**Problem requirements:**
Filter out every line below that lacks "hide", and copy the rest.

***** Material provided *****

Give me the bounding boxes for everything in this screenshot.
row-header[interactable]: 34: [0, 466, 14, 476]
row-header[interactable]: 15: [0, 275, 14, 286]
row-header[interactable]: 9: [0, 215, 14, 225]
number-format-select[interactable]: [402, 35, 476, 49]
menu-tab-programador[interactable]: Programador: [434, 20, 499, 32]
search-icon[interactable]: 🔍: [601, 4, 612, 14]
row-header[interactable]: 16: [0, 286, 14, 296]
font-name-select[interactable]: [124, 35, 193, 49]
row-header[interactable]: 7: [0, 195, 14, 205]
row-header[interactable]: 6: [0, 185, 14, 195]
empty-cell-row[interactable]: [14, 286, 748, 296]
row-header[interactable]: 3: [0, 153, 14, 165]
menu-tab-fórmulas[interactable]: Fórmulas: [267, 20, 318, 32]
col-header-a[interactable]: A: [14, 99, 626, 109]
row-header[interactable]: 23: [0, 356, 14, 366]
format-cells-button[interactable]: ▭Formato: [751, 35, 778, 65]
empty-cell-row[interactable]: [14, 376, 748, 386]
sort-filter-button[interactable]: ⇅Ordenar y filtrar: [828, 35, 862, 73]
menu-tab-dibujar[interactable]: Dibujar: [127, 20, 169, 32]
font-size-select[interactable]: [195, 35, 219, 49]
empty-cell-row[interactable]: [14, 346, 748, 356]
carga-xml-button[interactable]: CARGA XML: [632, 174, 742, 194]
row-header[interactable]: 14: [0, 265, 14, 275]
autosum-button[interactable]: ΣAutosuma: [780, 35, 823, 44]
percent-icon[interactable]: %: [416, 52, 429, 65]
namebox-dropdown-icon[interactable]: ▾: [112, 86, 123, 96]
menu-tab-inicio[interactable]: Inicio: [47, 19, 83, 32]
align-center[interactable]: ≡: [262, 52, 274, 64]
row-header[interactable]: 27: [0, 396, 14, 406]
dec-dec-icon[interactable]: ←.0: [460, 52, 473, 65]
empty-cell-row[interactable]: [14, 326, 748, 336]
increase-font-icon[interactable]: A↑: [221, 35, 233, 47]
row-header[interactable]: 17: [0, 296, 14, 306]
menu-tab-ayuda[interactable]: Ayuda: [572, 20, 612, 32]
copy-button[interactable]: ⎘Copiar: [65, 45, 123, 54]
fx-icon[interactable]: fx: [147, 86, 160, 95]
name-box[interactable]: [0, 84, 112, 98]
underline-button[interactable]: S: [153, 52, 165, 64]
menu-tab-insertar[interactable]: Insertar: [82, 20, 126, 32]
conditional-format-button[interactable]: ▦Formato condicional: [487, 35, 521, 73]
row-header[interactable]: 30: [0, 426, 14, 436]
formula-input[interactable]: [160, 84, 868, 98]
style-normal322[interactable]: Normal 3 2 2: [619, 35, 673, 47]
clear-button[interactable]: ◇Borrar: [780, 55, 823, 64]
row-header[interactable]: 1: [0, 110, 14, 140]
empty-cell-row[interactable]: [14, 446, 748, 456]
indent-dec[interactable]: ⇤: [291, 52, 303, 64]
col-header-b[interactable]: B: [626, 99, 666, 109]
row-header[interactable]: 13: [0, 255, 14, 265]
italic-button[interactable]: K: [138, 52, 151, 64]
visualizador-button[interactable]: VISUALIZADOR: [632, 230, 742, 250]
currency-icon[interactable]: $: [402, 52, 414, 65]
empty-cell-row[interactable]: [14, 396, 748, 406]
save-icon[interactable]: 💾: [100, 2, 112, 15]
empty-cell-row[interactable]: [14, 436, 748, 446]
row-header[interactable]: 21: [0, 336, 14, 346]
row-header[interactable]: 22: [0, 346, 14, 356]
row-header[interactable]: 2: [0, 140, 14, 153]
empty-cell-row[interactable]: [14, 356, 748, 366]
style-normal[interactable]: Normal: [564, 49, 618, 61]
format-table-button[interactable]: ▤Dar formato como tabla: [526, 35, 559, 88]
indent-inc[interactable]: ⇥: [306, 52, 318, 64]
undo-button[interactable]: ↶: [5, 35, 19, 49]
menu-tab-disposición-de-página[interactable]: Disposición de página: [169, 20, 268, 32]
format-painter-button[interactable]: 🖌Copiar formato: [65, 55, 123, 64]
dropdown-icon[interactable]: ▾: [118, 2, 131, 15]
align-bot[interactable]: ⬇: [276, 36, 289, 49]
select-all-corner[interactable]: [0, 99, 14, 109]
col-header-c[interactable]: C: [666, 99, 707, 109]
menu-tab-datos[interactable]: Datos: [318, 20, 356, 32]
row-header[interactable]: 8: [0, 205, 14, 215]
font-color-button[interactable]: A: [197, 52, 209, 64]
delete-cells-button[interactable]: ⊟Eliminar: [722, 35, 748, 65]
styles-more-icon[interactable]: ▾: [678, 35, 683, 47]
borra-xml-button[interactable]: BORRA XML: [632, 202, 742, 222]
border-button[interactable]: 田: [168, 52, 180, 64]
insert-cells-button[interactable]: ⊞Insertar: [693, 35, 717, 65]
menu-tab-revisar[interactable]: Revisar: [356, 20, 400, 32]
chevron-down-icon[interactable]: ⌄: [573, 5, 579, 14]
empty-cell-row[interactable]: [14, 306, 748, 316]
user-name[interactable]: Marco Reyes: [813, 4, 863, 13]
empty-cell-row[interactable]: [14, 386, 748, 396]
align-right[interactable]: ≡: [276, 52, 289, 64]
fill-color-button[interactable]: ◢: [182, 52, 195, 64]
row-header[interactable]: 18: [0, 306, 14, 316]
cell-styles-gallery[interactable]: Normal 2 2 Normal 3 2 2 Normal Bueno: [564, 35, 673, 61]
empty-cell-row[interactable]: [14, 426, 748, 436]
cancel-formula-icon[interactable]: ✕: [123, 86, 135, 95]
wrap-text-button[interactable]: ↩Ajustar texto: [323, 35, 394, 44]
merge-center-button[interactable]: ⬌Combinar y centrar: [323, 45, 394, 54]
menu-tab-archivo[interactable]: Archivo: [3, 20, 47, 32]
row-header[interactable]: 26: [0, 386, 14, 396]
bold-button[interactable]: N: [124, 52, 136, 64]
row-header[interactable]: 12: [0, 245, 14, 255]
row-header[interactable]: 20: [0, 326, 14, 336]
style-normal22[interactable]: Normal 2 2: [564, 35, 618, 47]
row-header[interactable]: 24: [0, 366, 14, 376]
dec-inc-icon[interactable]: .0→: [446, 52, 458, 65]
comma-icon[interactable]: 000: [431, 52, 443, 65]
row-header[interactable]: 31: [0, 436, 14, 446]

*****
***** Material provided *****

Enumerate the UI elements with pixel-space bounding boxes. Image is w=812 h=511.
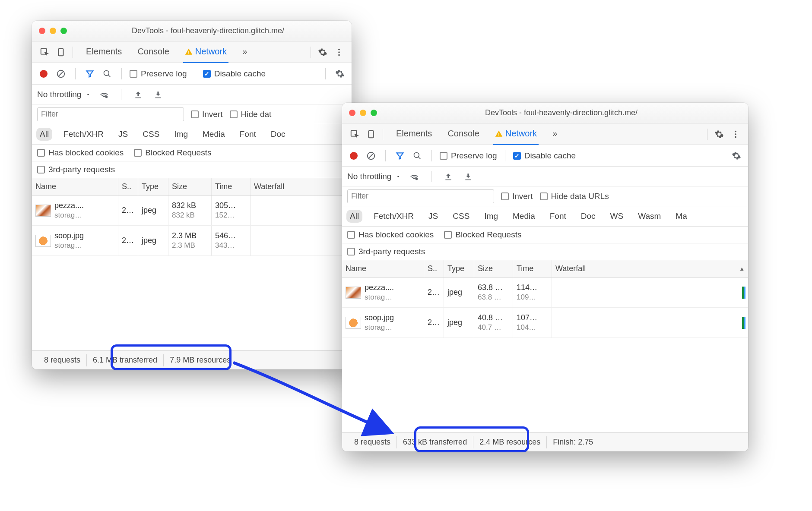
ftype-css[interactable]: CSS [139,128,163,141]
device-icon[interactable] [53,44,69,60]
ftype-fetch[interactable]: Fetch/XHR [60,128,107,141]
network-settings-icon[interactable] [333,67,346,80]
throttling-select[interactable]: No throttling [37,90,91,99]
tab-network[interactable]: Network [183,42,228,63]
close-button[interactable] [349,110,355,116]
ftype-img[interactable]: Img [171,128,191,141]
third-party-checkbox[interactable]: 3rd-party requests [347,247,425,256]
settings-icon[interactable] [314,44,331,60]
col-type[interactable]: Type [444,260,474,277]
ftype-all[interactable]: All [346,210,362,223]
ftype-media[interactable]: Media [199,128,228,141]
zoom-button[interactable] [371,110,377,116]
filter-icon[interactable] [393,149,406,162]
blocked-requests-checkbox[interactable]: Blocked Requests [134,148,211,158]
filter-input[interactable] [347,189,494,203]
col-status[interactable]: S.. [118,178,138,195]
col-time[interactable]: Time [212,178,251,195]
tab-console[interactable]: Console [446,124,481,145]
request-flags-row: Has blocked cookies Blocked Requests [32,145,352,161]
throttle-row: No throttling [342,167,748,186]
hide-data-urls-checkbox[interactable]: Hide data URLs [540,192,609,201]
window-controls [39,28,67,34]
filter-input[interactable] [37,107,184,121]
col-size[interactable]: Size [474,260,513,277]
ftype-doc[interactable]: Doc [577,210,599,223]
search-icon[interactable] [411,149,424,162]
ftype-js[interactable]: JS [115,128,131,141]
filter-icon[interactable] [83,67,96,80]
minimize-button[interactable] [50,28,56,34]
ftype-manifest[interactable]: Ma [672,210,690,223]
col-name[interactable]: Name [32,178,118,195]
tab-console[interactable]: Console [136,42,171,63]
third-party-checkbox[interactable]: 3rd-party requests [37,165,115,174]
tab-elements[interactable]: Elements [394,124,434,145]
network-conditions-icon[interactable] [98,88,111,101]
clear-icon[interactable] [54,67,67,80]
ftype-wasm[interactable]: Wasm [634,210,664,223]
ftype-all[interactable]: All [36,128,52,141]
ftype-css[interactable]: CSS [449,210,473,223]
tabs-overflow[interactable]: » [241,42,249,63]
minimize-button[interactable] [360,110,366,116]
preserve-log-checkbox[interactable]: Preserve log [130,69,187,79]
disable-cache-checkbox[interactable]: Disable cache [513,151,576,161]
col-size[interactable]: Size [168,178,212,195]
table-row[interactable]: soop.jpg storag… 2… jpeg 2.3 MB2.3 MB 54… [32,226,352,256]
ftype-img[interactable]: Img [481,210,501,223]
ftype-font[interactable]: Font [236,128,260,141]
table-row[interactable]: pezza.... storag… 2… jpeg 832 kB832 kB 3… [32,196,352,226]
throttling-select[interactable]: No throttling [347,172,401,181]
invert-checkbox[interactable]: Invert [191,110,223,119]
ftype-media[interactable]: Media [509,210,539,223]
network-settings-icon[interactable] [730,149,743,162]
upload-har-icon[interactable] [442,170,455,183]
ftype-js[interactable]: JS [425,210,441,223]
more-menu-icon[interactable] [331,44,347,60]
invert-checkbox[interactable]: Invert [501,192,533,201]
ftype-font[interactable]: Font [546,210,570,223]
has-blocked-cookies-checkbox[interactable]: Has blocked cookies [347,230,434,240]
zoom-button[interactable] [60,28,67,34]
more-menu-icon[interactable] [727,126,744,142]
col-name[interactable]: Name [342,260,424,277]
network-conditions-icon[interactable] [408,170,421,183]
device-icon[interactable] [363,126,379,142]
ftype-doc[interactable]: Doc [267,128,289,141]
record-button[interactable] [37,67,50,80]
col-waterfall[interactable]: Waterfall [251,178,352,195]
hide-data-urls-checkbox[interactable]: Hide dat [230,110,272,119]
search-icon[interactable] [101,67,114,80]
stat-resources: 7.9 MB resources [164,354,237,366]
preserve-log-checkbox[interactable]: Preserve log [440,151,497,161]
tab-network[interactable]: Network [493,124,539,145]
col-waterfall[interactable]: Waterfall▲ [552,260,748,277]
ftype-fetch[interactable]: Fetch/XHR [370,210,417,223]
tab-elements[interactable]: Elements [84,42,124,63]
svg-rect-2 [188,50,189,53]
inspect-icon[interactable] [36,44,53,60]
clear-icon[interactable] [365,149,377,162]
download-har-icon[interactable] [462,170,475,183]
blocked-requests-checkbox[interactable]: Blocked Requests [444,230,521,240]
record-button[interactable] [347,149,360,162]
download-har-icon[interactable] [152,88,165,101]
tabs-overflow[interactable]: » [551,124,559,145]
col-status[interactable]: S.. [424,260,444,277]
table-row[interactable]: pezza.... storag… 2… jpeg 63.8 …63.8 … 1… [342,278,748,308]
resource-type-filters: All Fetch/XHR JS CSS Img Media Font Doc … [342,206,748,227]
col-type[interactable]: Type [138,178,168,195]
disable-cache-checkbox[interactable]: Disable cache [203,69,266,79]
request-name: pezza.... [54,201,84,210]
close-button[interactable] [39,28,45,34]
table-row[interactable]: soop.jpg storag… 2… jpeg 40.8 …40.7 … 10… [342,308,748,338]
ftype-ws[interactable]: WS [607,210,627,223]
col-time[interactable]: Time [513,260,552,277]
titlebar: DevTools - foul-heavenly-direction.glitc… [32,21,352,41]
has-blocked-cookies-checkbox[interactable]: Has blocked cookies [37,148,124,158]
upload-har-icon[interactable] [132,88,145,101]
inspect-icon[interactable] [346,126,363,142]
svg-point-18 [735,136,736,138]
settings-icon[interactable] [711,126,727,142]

*****

**Completed task:**
hide-data-urls-checkbox[interactable]: Hide data URLs [540,192,609,201]
hide-data-urls-checkbox[interactable]: Hide dat [230,110,272,119]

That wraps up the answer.